Monday, September 27, 2010

AUSTRALIA: MACKILLOP EXCOMMUNICATED FOR REPORTING ABUSE


Cath News report: Mary MacKillop's excommunication resulted from her reporting child abuse by a priest - against whom disciplinary action was taken, according to a documentary to e shown on the ABC's Compass program. Another grudging priest angered by the incident reportedly worked to throw her out of the church.
Various news media have picked up the information presented in a new ABC 1 documentary, scheduled for airing on Compass on October 10, on the nun's life.
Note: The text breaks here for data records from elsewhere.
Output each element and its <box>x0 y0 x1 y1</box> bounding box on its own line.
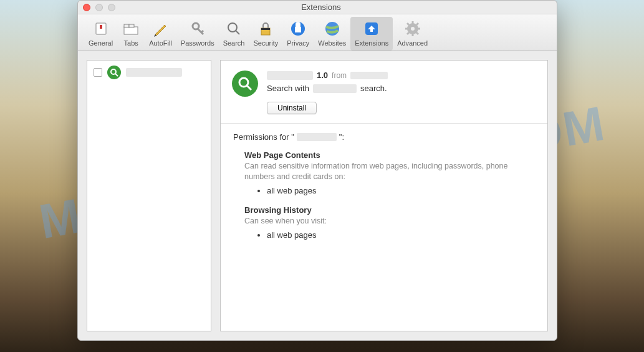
from-label: from <box>332 71 347 80</box>
toolbar-search[interactable]: Search <box>219 17 249 51</box>
permissions-name-redacted <box>297 133 337 141</box>
extensions-sidebar <box>87 60 211 331</box>
general-icon <box>92 19 110 38</box>
toolbar-label: Search <box>223 39 245 47</box>
svg-line-22 <box>416 23 418 25</box>
gear-icon <box>403 19 422 38</box>
permission-group: Browsing History Can see when you visit:… <box>244 205 535 240</box>
svg-line-20 <box>416 32 418 34</box>
toolbar-general[interactable]: General <box>84 17 117 51</box>
close-icon[interactable] <box>83 4 90 11</box>
extension-name-redacted <box>126 68 182 77</box>
permissions-heading-suffix: ": <box>339 132 344 142</box>
extension-desc-redacted <box>313 84 357 93</box>
svg-point-14 <box>411 27 415 31</box>
toolbar-label: Passwords <box>181 39 214 47</box>
toolbar-label: Privacy <box>287 39 309 47</box>
toolbar-passwords[interactable]: Passwords <box>176 17 219 51</box>
titlebar: Extensions <box>78 1 557 14</box>
toolbar-label: Advanced <box>397 39 428 47</box>
privacy-icon <box>289 19 307 38</box>
extension-enable-checkbox[interactable] <box>94 68 102 77</box>
toolbar-tabs[interactable]: Tabs <box>117 17 145 51</box>
content-area: 1.0 from Search with search. Uninstall P… <box>78 51 557 340</box>
toolbar-extensions[interactable]: Extensions <box>350 17 393 51</box>
svg-rect-4 <box>129 24 134 27</box>
extension-desc-prefix: Search with <box>267 84 309 93</box>
toolbar-advanced[interactable]: Advanced <box>393 17 432 51</box>
svg-line-21 <box>407 32 409 34</box>
autofill-icon <box>151 19 170 38</box>
extension-info: 1.0 from Search with search. Uninstall <box>267 71 536 114</box>
toolbar-label: Extensions <box>355 39 388 47</box>
extension-list-item[interactable] <box>87 61 211 84</box>
svg-point-6 <box>228 23 237 32</box>
preferences-window: Extensions General Tabs AutoFill Passwor… <box>77 0 557 341</box>
permission-desc: Can read sensitive information from web … <box>244 161 535 182</box>
extension-detail: 1.0 from Search with search. Uninstall P… <box>220 60 548 331</box>
toolbar-autofill[interactable]: AutoFill <box>145 17 176 51</box>
svg-point-24 <box>239 78 248 87</box>
search-icon <box>224 19 243 38</box>
extension-name-redacted <box>267 71 313 80</box>
permission-list: all web pages <box>267 186 535 195</box>
svg-rect-3 <box>124 24 129 27</box>
permission-title: Browsing History <box>244 205 535 215</box>
svg-rect-8 <box>261 28 270 30</box>
permission-desc: Can see when you visit: <box>244 216 535 227</box>
tabs-icon <box>122 19 140 38</box>
permission-item: all web pages <box>267 186 535 195</box>
permissions-section: Permissions for " ": Web Page Contents C… <box>221 124 547 258</box>
svg-rect-2 <box>124 27 138 34</box>
permissions-heading-prefix: Permissions for " <box>233 132 294 142</box>
toolbar-label: Websites <box>318 39 346 47</box>
toolbar-label: AutoFill <box>149 39 172 47</box>
extension-version: 1.0 <box>317 71 328 80</box>
svg-point-23 <box>111 69 116 74</box>
permission-list: all web pages <box>267 230 535 240</box>
extension-icon <box>232 71 258 97</box>
toolbar-label: General <box>89 39 113 47</box>
toolbar-security[interactable]: Security <box>249 17 282 51</box>
lock-icon <box>256 19 275 38</box>
svg-rect-1 <box>100 25 102 29</box>
key-icon <box>188 19 207 38</box>
extension-icon <box>107 66 121 79</box>
permissions-heading: Permissions for " ": <box>233 132 535 142</box>
extensions-icon <box>362 19 381 38</box>
toolbar-websites[interactable]: Websites <box>314 17 350 51</box>
permission-group: Web Page Contents Can read sensitive inf… <box>244 150 535 195</box>
extension-header: 1.0 from Search with search. Uninstall <box>221 61 547 123</box>
svg-rect-10 <box>295 27 301 32</box>
permission-item: all web pages <box>267 230 535 240</box>
uninstall-button[interactable]: Uninstall <box>267 102 317 114</box>
extension-desc-suffix: search. <box>360 84 387 93</box>
preferences-toolbar: General Tabs AutoFill Passwords Search <box>78 14 557 51</box>
extension-developer-redacted <box>350 72 388 79</box>
globe-icon <box>323 19 342 38</box>
permission-title: Web Page Contents <box>244 150 535 160</box>
toolbar-privacy[interactable]: Privacy <box>282 17 314 51</box>
toolbar-label: Security <box>253 39 278 47</box>
window-title: Extensions <box>90 2 552 12</box>
toolbar-label: Tabs <box>124 39 138 47</box>
svg-line-19 <box>407 23 409 25</box>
An AAP report in Sydney Morning Herald said previous theories surrounding the excommunication have been vague.
In response to the claims, the Sisters of St Joseph said in a statement: "Mary MacKillop's excommunication from the church, for a period of five months from September 1871, is an event that has been comprehensively documented.
"There were several factors that led to this painful period for Mary and the sisters. The reasons for Mary's excommunication have been written about and commented on in the public domain since that time. This is consistent with the information contained in the Compass program."
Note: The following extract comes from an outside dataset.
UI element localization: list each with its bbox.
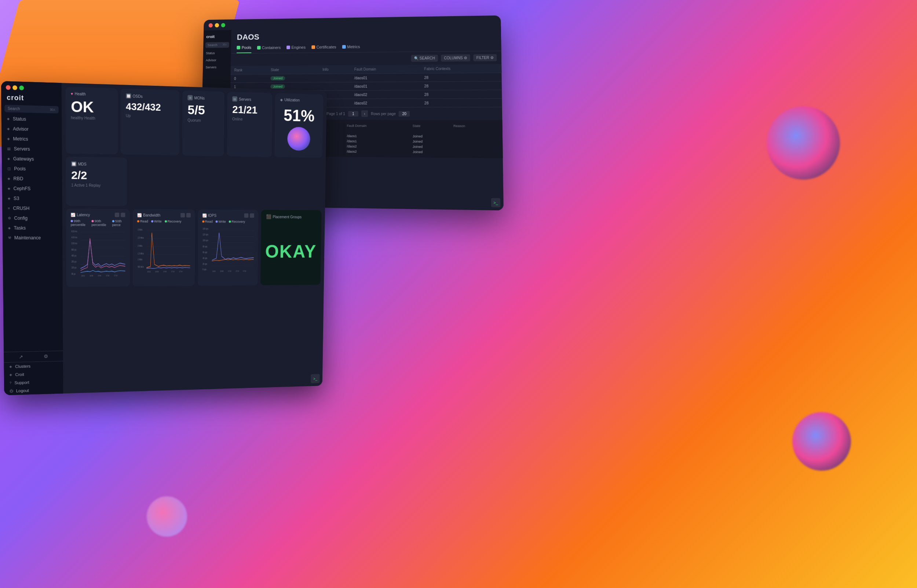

The ABC's Compass program says Bishop Laurence Sheil ordered the punishment after Mary MacKillop reported child abuse by Father Keating from the Kapunda parish, north of Adelaide, according to the AAP report.
Blessed MacKillop and the Josephite sisters reported the abuse to the vicar-general and disciplinary action was taken against Keating, humiliating him and angering a Father Charles Horan, who was close to Bishop Shiel.
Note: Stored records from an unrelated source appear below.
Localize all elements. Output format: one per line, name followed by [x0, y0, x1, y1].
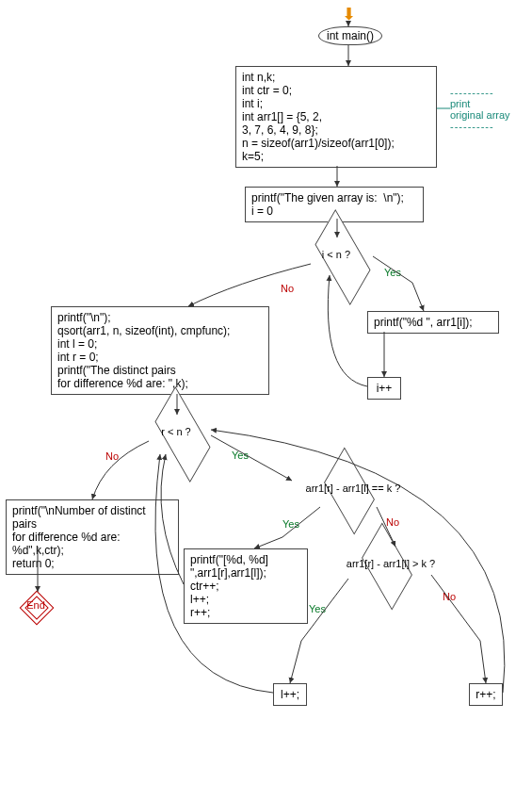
- pair-found-block: printf("[%d, %d] ",arr1[r],arr1[l]); ctr…: [184, 548, 308, 624]
- r-inc-text: r++;: [476, 688, 495, 701]
- edge-no-4: No: [443, 591, 456, 602]
- i-inc-text: i++: [377, 382, 393, 395]
- pair-found-text: printf("[%d, %d] ",arr1[r],arr1[l]); ctr…: [190, 553, 301, 619]
- comment-dash-bot: ----------: [450, 121, 510, 132]
- edge-yes-3: Yes: [282, 518, 299, 530]
- edge-yes-4: Yes: [309, 603, 326, 614]
- comment-annotation: ---------- print original array --------…: [450, 87, 510, 132]
- print-elem-text: printf("%d ", arr1[i]);: [374, 316, 473, 329]
- edge-no-2: No: [105, 450, 119, 462]
- main-terminal: int main(): [318, 26, 382, 45]
- cond-r-lt-n-label: r < n ?: [123, 426, 229, 437]
- sort-block: printf("\n"); qsort(arr1, n, sizeof(int)…: [51, 306, 269, 395]
- final-print-text: printf("\nNumber of distinct pairs for d…: [12, 504, 172, 570]
- cond-r-lt-n: r < n ?: [143, 415, 209, 452]
- comment-text: print original array: [450, 98, 510, 121]
- init-block: int n,k; int ctr = 0; int i; int arr1[] …: [235, 66, 437, 168]
- edge-yes-1: Yes: [384, 267, 401, 278]
- r-inc-block: r++;: [469, 683, 503, 706]
- i-inc-block: i++: [367, 377, 401, 400]
- start-arrow-icon: ⬇: [342, 4, 356, 25]
- main-terminal-label: int main(): [327, 29, 374, 42]
- cond-diff-gt-k-label: arr1[r] - arr1[l] > k ?: [293, 558, 489, 569]
- comment-dash-top: ----------: [450, 87, 510, 98]
- edge-no-3: No: [386, 516, 399, 528]
- l-inc-block: l++;: [273, 683, 307, 706]
- edge-no-1: No: [281, 283, 294, 294]
- init-block-text: int n,k; int ctr = 0; int i; int arr1[] …: [242, 71, 430, 163]
- print-elem-block: printf("%d ", arr1[i]);: [367, 311, 499, 334]
- edge-yes-2: Yes: [232, 450, 249, 461]
- end-label: End: [21, 599, 51, 611]
- cond-diff-gt-k: arr1[r] - arr1[l] > k ?: [330, 547, 452, 584]
- cond-i-lt-n: i < n ?: [303, 237, 369, 275]
- end-terminal: End: [23, 594, 49, 620]
- cond-diff-eq-k: arr1[r] - arr1[l] == k ?: [292, 471, 414, 509]
- sort-block-text: printf("\n"); qsort(arr1, n, sizeof(int)…: [57, 311, 263, 390]
- cond-diff-eq-k-label: arr1[r] - arr1[l] == k ?: [255, 482, 451, 494]
- final-print-block: printf("\nNumber of distinct pairs for d…: [6, 499, 179, 575]
- cond-i-lt-n-label: i < n ?: [283, 249, 389, 260]
- l-inc-text: l++;: [281, 688, 299, 701]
Horan is believed to have harboured a grudge against MacKillop and the whistleblowers in her order, and used his influence over the bishop to manipulate him into throwing the nun out of the church.
Bishop Sheil revoked the punishment on his death bed some five months later, according to official accounts.
According to ABC's AM program on the weekend, Father Paul Gardiner - the man who's led the charge for sainthood - said the excommunication was more "a nasty footnote".
"It's a sort of a footnote; it's a nasty footnote to a heroic story, and I don't think media people should take it as though it's the main story, particularly since they've got a lot of closer, modern scandals occurring in the Catholic Church to concentrate on. Why tarnish the occasion of Mary's canonisation with this miserable bit of scandal."